**WORK ITEM**
Starting at the first line of the material below and stopping after the line that includes "Après avoir découvert, en", write the lines out again exactly. Drop any pictures.

━━━━━━━━━━━━━━━━━━━━

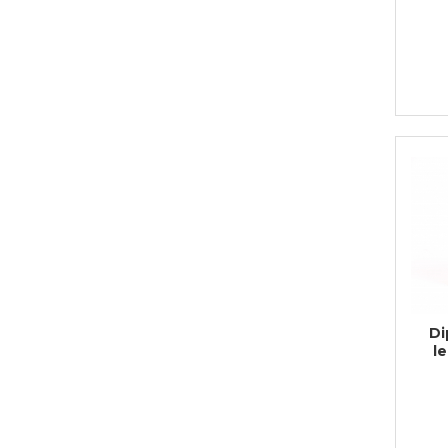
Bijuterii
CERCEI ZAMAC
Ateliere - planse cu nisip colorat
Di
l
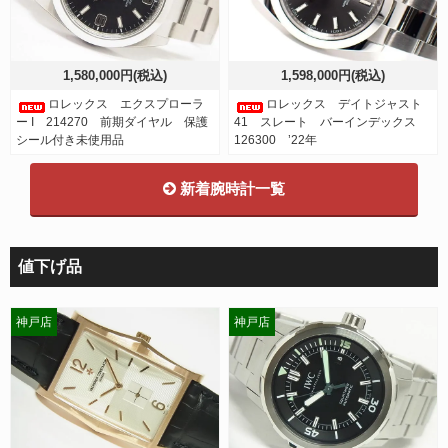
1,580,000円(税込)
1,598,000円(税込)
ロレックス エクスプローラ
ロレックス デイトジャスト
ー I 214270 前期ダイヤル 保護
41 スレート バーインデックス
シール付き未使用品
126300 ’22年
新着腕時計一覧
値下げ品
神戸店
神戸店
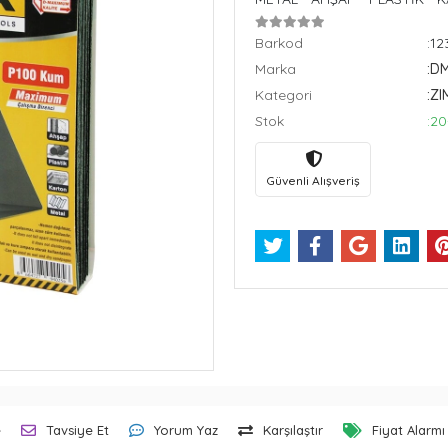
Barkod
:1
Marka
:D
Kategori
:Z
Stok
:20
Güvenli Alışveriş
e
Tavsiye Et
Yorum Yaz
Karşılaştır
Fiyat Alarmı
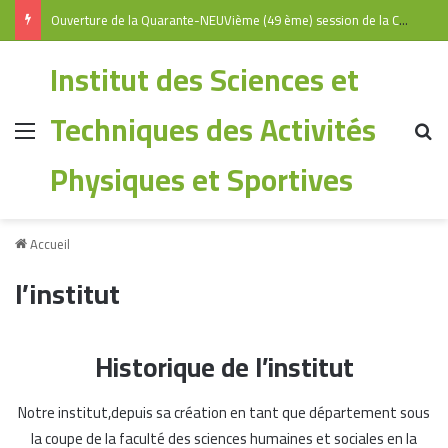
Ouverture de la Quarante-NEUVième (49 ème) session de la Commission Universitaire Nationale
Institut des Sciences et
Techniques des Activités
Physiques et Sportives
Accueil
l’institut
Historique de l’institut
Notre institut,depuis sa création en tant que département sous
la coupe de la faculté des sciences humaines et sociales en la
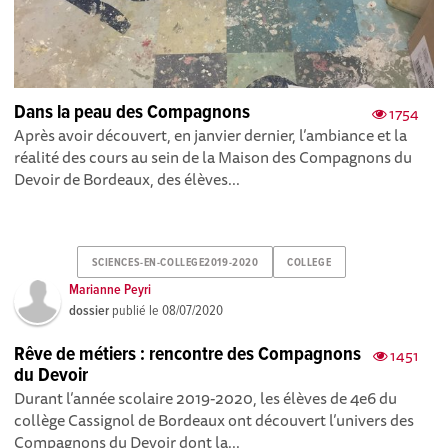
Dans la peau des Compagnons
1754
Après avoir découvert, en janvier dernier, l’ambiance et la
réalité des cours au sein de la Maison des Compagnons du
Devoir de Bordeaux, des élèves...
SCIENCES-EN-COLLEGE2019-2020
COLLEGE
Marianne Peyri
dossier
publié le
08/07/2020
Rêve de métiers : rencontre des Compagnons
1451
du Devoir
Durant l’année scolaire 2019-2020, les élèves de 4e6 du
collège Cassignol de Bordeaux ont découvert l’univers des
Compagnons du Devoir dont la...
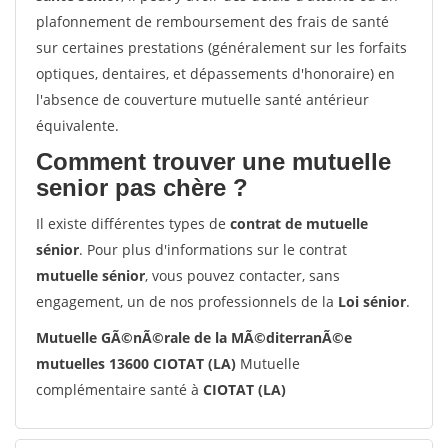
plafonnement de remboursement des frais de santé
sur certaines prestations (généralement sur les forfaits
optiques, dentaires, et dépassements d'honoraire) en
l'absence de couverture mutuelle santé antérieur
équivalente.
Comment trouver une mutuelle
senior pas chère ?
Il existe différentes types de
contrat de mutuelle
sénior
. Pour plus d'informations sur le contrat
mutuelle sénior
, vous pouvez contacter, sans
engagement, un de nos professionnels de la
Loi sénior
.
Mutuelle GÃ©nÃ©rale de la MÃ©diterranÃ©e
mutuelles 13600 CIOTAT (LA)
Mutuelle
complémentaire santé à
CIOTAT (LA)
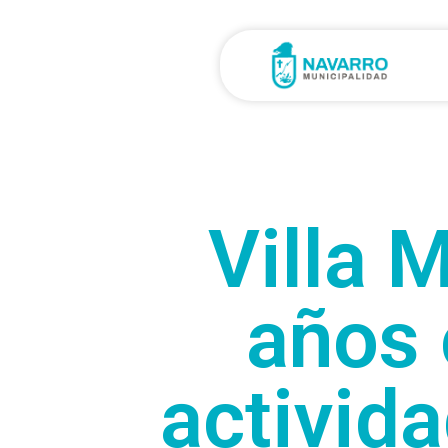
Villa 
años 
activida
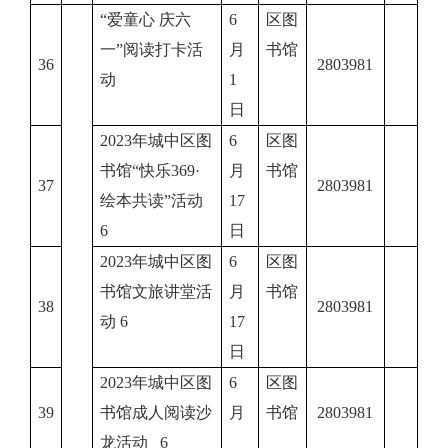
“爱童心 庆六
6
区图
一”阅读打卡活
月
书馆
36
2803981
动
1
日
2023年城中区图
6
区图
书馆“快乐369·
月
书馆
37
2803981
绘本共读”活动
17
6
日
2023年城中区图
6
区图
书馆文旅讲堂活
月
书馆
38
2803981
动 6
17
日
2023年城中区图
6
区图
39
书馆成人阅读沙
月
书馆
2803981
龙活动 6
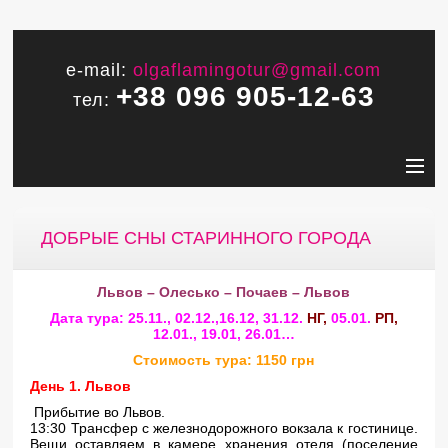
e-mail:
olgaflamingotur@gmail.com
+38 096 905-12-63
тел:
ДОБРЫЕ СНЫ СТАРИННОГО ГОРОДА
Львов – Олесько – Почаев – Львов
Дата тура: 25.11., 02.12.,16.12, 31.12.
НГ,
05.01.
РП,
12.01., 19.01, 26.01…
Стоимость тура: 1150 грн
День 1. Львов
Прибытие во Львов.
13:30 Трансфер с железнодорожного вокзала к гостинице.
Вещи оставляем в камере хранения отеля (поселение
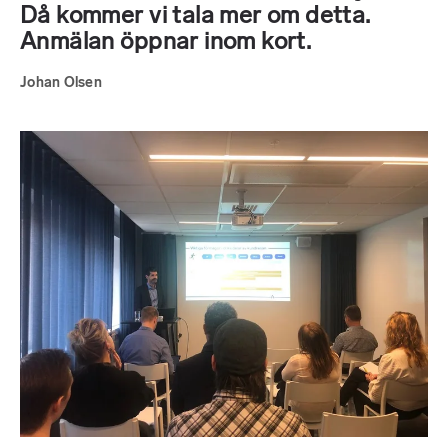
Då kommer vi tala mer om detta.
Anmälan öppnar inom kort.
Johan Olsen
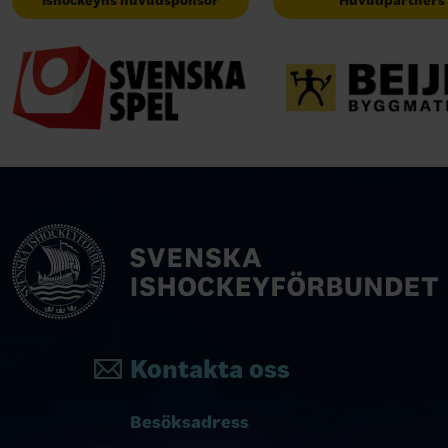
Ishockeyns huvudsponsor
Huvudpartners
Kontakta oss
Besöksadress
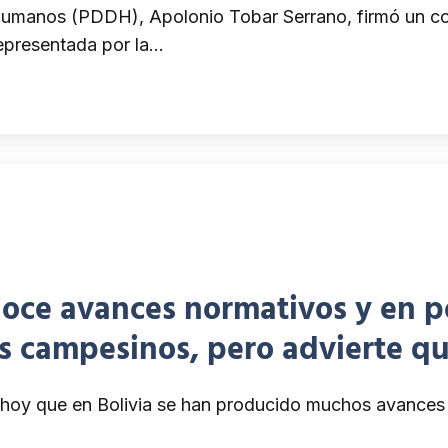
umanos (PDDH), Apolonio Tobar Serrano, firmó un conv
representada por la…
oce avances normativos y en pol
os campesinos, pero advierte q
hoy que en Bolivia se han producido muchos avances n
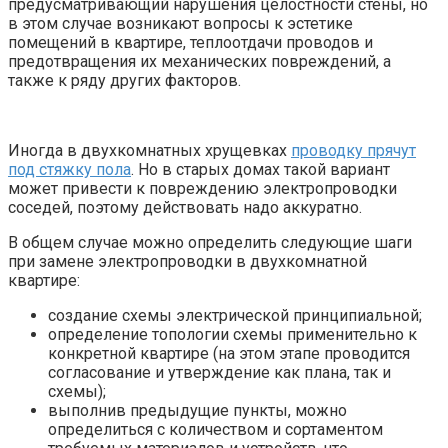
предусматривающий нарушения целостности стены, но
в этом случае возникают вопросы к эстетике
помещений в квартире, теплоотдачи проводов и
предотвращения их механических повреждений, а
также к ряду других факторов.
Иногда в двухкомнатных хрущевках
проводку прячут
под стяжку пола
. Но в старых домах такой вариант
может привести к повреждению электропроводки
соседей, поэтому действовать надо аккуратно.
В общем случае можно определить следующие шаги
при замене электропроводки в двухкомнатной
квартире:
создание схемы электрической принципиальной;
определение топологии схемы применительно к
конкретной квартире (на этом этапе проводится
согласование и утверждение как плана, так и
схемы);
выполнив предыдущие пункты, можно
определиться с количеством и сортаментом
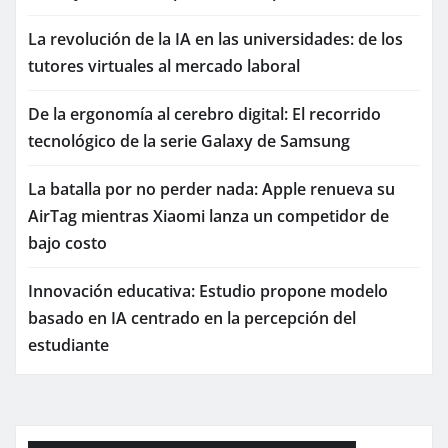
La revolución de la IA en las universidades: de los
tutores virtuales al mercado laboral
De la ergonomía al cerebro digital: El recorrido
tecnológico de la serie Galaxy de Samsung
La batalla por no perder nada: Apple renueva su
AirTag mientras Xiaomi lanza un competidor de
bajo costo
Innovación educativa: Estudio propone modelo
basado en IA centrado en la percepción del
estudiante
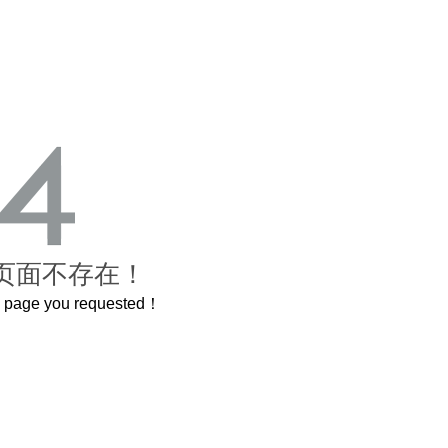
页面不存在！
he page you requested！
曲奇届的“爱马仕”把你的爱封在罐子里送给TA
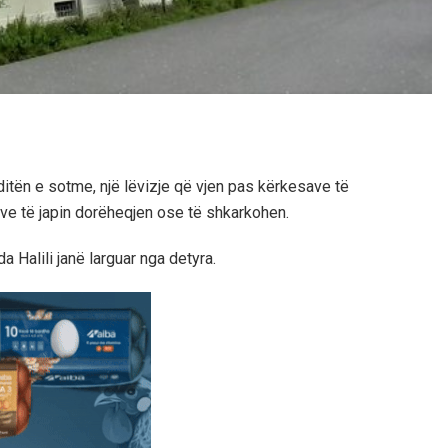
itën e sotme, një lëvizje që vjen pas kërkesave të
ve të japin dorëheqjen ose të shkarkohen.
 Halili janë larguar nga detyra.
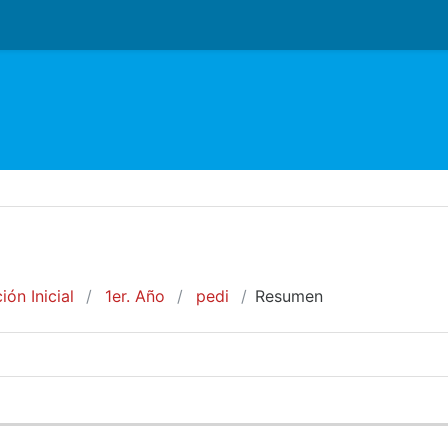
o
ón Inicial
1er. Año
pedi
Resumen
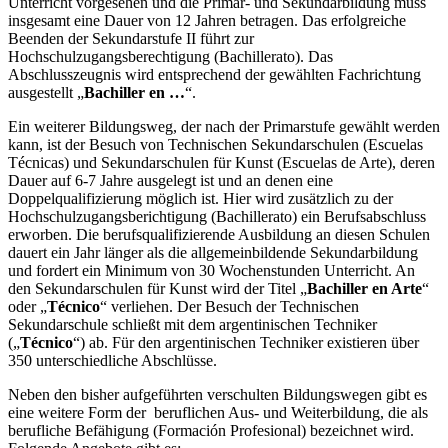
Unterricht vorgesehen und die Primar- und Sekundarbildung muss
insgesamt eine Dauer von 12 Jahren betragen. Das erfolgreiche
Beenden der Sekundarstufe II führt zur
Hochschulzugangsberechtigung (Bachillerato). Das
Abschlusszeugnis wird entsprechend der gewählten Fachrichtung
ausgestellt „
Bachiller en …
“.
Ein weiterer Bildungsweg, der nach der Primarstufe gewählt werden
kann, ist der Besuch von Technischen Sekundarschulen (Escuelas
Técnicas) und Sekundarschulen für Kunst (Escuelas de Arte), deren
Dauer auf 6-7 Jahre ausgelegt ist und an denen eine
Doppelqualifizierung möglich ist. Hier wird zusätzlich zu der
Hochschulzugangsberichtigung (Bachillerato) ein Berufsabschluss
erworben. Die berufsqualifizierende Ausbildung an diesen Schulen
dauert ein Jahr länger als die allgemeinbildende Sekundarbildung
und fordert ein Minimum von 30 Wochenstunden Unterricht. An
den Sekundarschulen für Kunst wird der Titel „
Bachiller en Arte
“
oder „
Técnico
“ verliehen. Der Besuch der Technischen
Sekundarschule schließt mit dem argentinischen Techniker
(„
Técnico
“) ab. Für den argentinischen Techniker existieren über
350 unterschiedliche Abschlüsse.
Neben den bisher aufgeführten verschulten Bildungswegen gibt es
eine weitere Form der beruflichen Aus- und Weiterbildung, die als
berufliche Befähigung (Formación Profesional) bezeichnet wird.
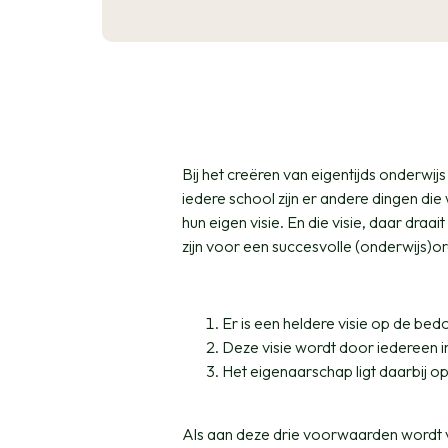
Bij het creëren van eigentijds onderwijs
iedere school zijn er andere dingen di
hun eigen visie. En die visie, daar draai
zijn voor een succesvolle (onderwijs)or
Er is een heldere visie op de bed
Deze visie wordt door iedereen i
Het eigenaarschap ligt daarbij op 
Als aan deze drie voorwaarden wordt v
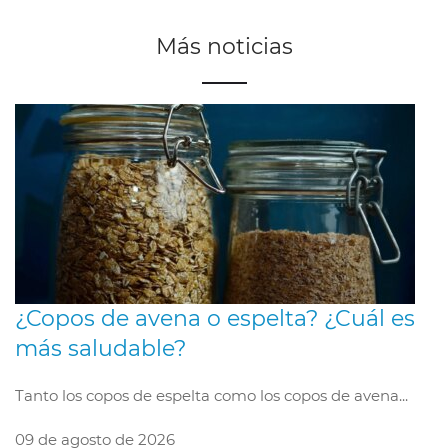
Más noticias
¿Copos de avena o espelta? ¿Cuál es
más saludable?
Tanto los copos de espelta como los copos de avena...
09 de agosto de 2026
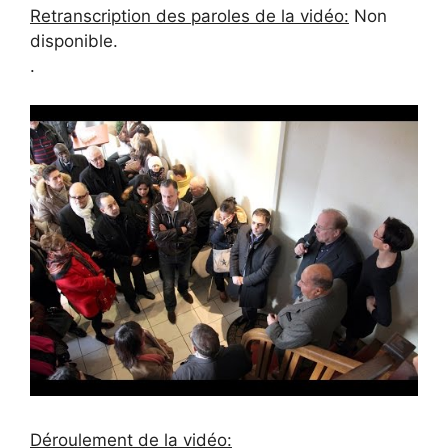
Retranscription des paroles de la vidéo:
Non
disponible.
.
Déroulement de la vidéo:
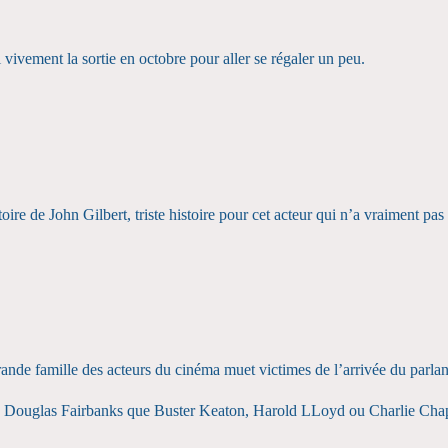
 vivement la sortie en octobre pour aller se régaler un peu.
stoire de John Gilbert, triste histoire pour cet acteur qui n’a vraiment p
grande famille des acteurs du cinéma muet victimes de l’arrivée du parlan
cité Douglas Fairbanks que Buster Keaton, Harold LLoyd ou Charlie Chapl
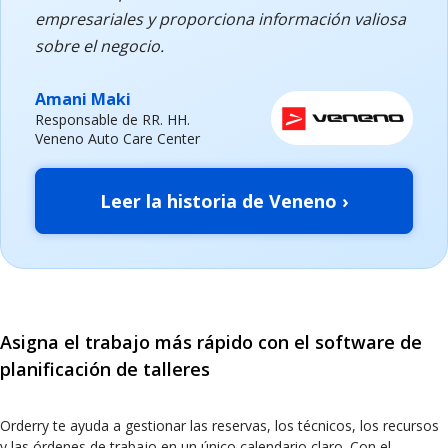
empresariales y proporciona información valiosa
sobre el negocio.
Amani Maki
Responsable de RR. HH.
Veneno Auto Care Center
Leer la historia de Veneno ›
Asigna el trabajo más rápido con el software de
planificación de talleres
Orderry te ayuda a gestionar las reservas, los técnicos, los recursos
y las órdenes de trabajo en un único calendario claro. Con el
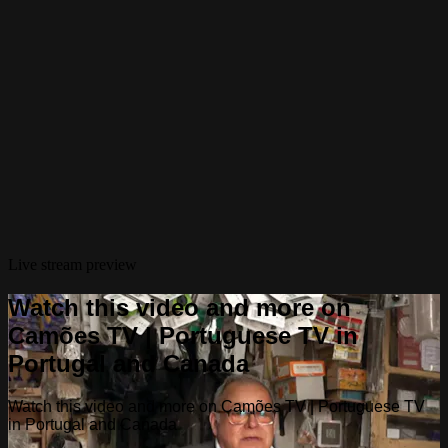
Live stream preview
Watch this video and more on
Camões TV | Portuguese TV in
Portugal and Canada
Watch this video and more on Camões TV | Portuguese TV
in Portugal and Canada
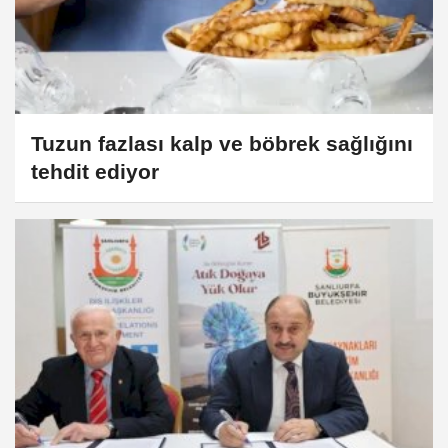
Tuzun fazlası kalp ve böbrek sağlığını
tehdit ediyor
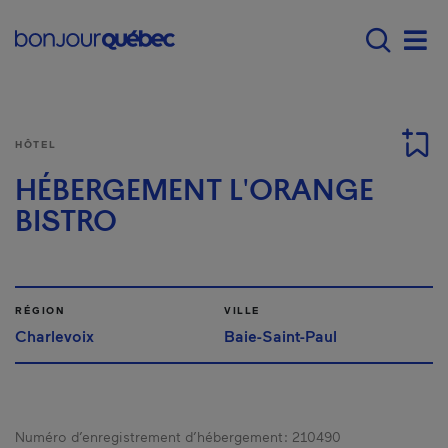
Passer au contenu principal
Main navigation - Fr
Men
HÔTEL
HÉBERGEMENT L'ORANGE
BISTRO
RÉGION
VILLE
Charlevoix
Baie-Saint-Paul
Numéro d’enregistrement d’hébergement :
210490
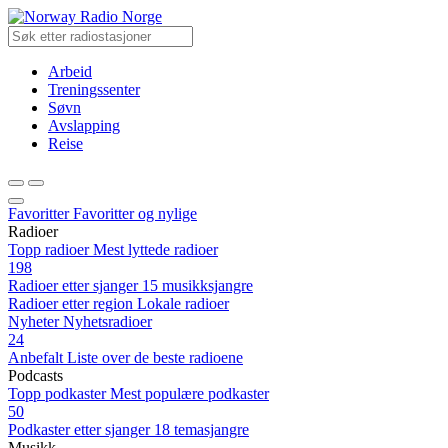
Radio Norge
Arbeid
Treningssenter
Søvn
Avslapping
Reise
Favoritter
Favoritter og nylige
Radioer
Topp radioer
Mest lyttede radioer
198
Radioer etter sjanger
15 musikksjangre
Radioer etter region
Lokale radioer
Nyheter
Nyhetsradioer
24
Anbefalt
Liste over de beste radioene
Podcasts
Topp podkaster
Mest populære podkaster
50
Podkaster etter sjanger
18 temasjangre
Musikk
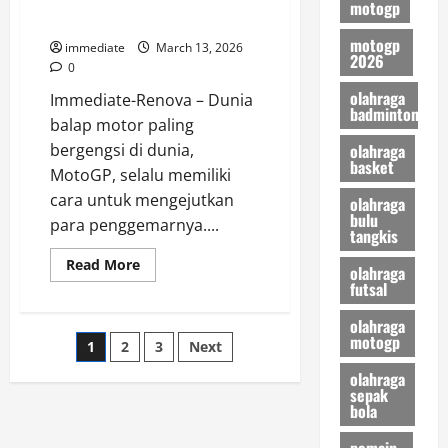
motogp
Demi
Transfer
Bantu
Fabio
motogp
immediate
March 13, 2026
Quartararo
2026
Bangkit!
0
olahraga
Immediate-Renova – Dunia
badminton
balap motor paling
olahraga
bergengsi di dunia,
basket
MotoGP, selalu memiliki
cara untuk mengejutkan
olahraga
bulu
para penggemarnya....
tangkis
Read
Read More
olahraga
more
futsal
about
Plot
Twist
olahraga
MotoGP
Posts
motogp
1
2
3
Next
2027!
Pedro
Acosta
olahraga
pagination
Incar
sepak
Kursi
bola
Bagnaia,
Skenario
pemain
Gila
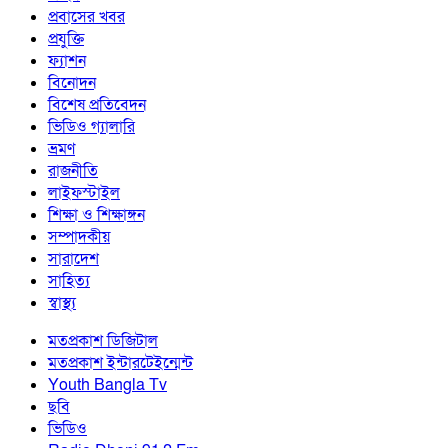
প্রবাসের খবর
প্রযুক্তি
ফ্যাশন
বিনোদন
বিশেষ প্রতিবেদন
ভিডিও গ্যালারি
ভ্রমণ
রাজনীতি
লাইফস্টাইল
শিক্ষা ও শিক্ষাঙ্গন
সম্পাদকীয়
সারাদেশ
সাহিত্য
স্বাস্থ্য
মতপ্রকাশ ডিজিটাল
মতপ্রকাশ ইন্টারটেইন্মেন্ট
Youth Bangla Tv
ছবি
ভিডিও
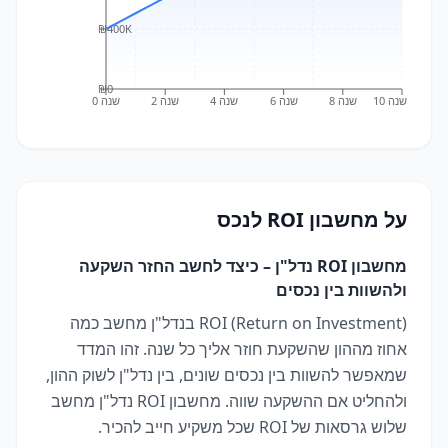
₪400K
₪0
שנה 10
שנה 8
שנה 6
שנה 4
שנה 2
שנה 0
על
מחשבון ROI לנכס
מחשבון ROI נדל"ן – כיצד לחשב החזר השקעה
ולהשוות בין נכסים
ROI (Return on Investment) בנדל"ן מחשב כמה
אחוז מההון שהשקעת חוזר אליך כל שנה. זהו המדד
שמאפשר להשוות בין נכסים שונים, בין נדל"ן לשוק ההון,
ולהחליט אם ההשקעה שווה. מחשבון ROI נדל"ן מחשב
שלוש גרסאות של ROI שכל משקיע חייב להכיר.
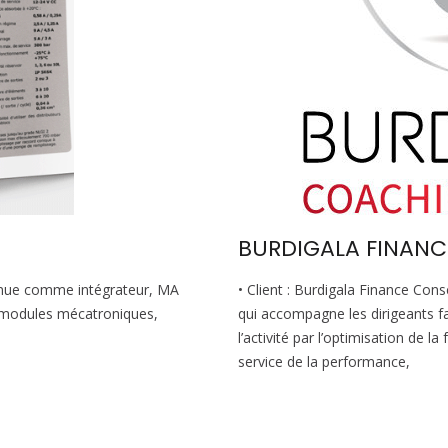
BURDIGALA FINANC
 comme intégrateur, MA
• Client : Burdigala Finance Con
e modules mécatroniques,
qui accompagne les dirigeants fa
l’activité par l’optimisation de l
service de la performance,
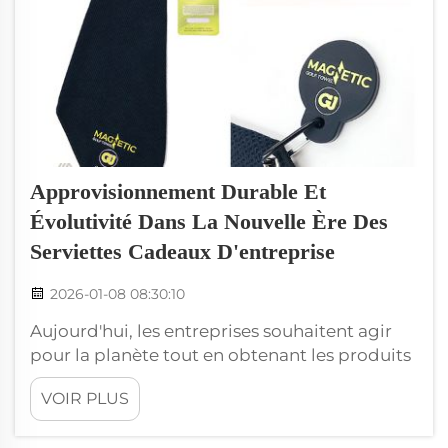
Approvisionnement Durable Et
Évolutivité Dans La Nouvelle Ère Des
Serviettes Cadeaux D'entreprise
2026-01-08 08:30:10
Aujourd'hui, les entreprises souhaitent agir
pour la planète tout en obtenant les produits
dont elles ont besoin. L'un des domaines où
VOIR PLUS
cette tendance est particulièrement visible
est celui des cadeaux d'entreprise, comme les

━━━━━━━━━━━━━━━━━━━━

**ANSWER TO THIS PROBLEM**
Bijuterii
CERCEI ZAMAC
Ateliere - planse cu nisip colorat
Di
l
1,580,000円(税込)
1,598,000円(税込)
ロレックス エクスプローラ
ロレックス デイトジャスト
ー I 214270 前期ダイヤル 保護
41 スレート バーインデックス
シール付き未使用品
126300 ’22年
新着腕時計一覧
値下げ品
神戸店
神戸店
Barkod
:1
Marka
:D
Kategori
:Z
Stok
:20
Güvenli Alışveriş
e
Tavsiye Et
Yorum Yaz
Karşılaştır
Fiyat Alarmı
Ouverture de la Quarante-NEUVième (49 ème) session de la Commission Universitaire Nationale
Institut des Sciences et
Techniques des Activités
Physiques et Sportives
Accueil
l’institut
Historique de l’institut
Notre institut,depuis sa création en tant que département sous
la coupe de la faculté des sciences humaines et sociales en la
Dans la peau des Compagnons
1754
Après avoir découvert, en janvier dernier, l’ambiance et la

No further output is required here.